▶ About this task: The answer must be an exact copy of the lines from the top of the listing below through the line with "22. januára 2026", with no pictures.

▶ Source data:
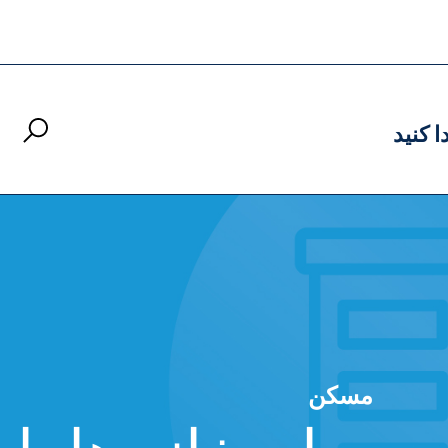
ا کنید
مسکن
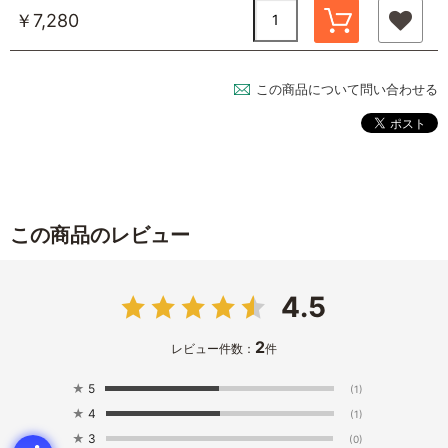
￥7,280
この商品について問い合わせる
この商品のレビュー
4.5
2
レビュー件数：
件
★
5
(1)
★
4
(1)
★
3
(0)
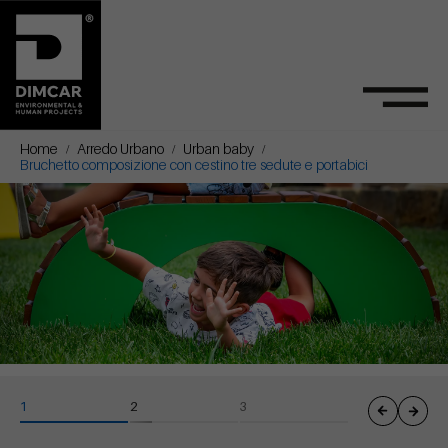
Home
Arredo Urbano
Urban baby
Bruchetto composizione con cestino tre sedute e portabici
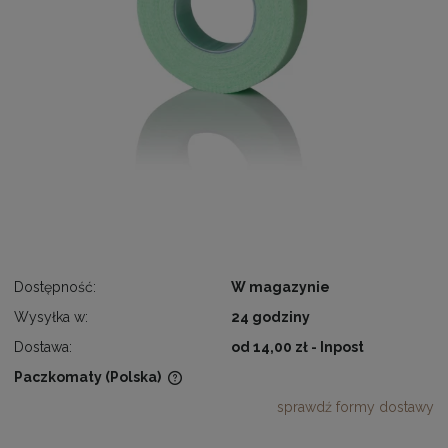
Dostępność:
W magazynie
Wysyłka w:
24 godziny
Dostawa:
od 14,00 zł
- Inpost
Paczkomaty
(Polska)
Cena nie zawiera ewentualnych kosztów płatności
sprawdź formy dostawy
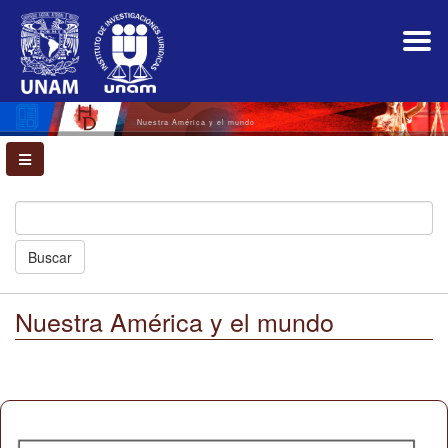
Navegación
principal
Contenido
principal
Barra
lateral
Nuestra América y el mundo
Buscar
Nuestra América y el mundo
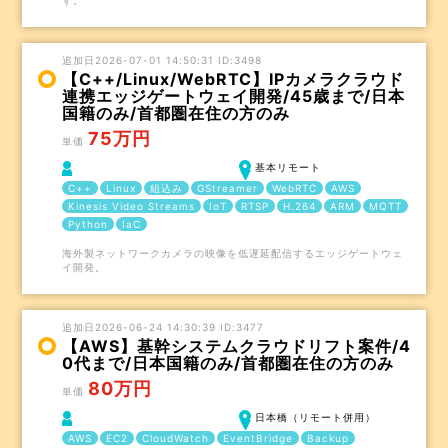
す。
追加日2026-07-01 14:50:31 ID:3498
【C++/Linux/WebRTC】IPカメラクラウド
連携エッジゲートウェイ開発/45歳まで/日本
国籍のみ/首都圏在住の方のみ
75万円
単価
基本リモート
C++
Linux
組込み
GStreamer
WebRTC
AWS
Kinesis Video Streams
IoT
RTSP
H.264
ARM
MQTT
Python
IaC
海外製ネットワークカメラの映像を低遅延配信するエッジゲートウェ
イ開発。
追加日2026-06-24 14:30:39 ID:3477
【AWS】基幹システムクラウドリフト案件/4
0代まで/日本国籍のみ/首都圏在住の方のみ
80万円
単価
日本橋（リモート併用）
AWS
EC2
CloudWatch
EventBridge
Backup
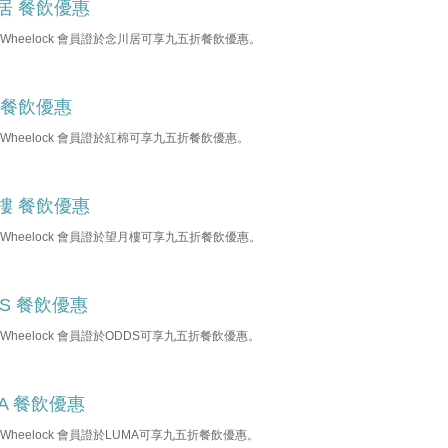
居 餐飲優惠
b Wheelock 會員證於念川居可享九五折餐飲優惠。
 餐飲優惠
b Wheelock 會員證於紅棉可享九五折餐飲優惠。
樓 餐飲優惠
b Wheelock 會員證於望月樓可享九五折餐飲優惠。
DS 餐飲優惠
b Wheelock 會員證於ODDS可享九五折餐飲優惠。
MA 餐飲優惠
b Wheelock 會員證於LUMA可享九五折餐飲優惠。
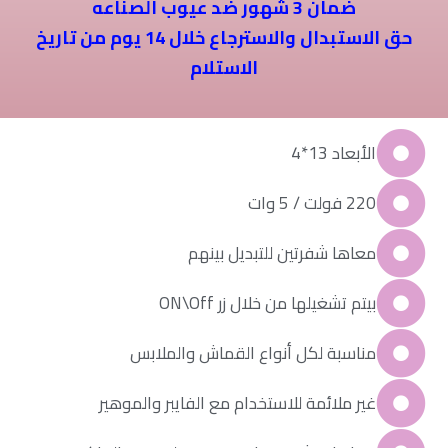
ضمان 3 شهور ضد عيوب الصناعه
حق الاستبدال والاسترجاع خلال 14 يوم من تاريخ
الاستلام
الأبعاد 13*4
220 فولت / 5 وات
معاها شفرتين للتبديل بينهم
بيتم تشغيلها من خلال زر ON\Off
مناسبة لكل أنواع القماش والملابس
غير ملائمة للاستخدام مع الفايبر والموهير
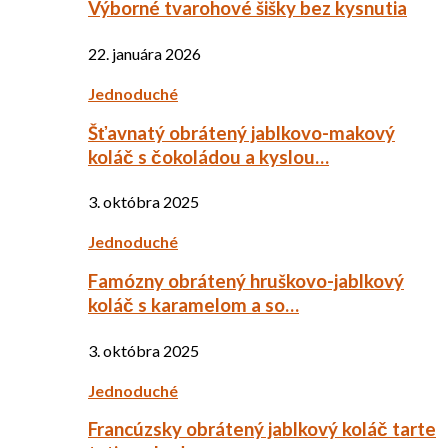
Výborné tvarohové šišky bez kysnutia
22. januára 2026
Jednoduché
Šťavnatý obrátený jablkovo-makový
koláč s čokoládou a kyslou…
3. októbra 2025
Jednoduché
Famózny obrátený hruškovo-jablkový
koláč s karamelom a so…
3. októbra 2025
Jednoduché
Francúzsky obrátený jablkový koláč tarte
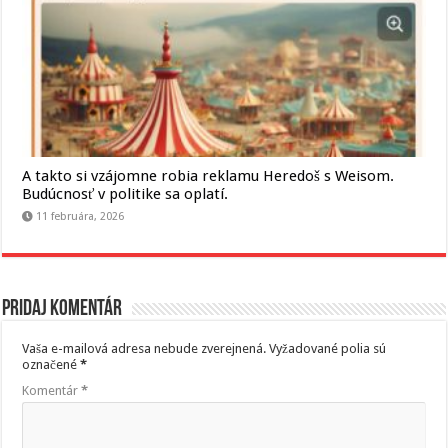
A takto si vzájomne robia reklamu Heredoš s Weisom.
Budúcnosť v politike sa oplatí.
11 februára, 2026
Pridaj komentár
Vaša e-mailová adresa nebude zverejnená.
Vyžadované polia sú
označené
*
Komentár
*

▶ Task output:
ا کنید
مسکن
￥7,280
この商品について問い合わせる
この商品のレビュー
4.5
2
レビュー件数：
件
★
5
(1)
★
4
(1)
★
3
(0)
Home
Arredo Urbano
Urban baby
Bruchetto composizione con cestino tre sedute e portabici
Dostępność:
W magazynie
Wysyłka w:
24 godziny
Dostawa:
od 14,00 zł
- Inpost
Paczkomaty
(Polska)
Cena nie zawiera ewentualnych kosztów płatności
sprawdź formy dostawy
Navegación
principal
Contenido
principal
Barra
lateral
Nuestra América y el mundo
Buscar
Nuestra América y el mundo
す。
追加日2026-07-01 14:50:31 ID:3498
【C++/Linux/WebRTC】IPカメラクラウド
連携エッジゲートウェイ開発/45歳まで/日本
国籍のみ/首都圏在住の方のみ
75万円
単価
基本リモート
C++
Linux
組込み
GStreamer
WebRTC
AWS
Kinesis Video Streams
IoT
RTSP
H.264
ARM
MQTT
Python
IaC
海外製ネットワークカメラの映像を低遅延配信するエッジゲートウェ
イ開発。
追加日2026-06-24 14:30:39 ID:3477
【AWS】基幹システムクラウドリフト案件/4
0代まで/日本国籍のみ/首都圏在住の方のみ
80万円
単価
日本橋（リモート併用）
AWS
EC2
CloudWatch
EventBridge
Backup
居 餐飲優惠
b Wheelock 會員證於念川居可享九五折餐飲優惠。
 餐飲優惠
b Wheelock 會員證於紅棉可享九五折餐飲優惠。
樓 餐飲優惠
b Wheelock 會員證於望月樓可享九五折餐飲優惠。
DS 餐飲優惠
b Wheelock 會員證於ODDS可享九五折餐飲優惠。
MA 餐飲優惠
b Wheelock 會員證於LUMA可享九五折餐飲優惠。
ضمان 3 شهور ضد عيوب الصناعه
حق الاستبدال والاسترجاع خلال 14 يوم من تاريخ
الاستلام
الأبعاد 13*4
220 فولت / 5 وات
معاها شفرتين للتبديل بينهم
بيتم تشغيلها من خلال زر ON\Off
مناسبة لكل أنواع القماش والملابس
غير ملائمة للاستخدام مع الفايبر والموهير
Výborné tvarohové šišky bez kysnutia
22. januára 2026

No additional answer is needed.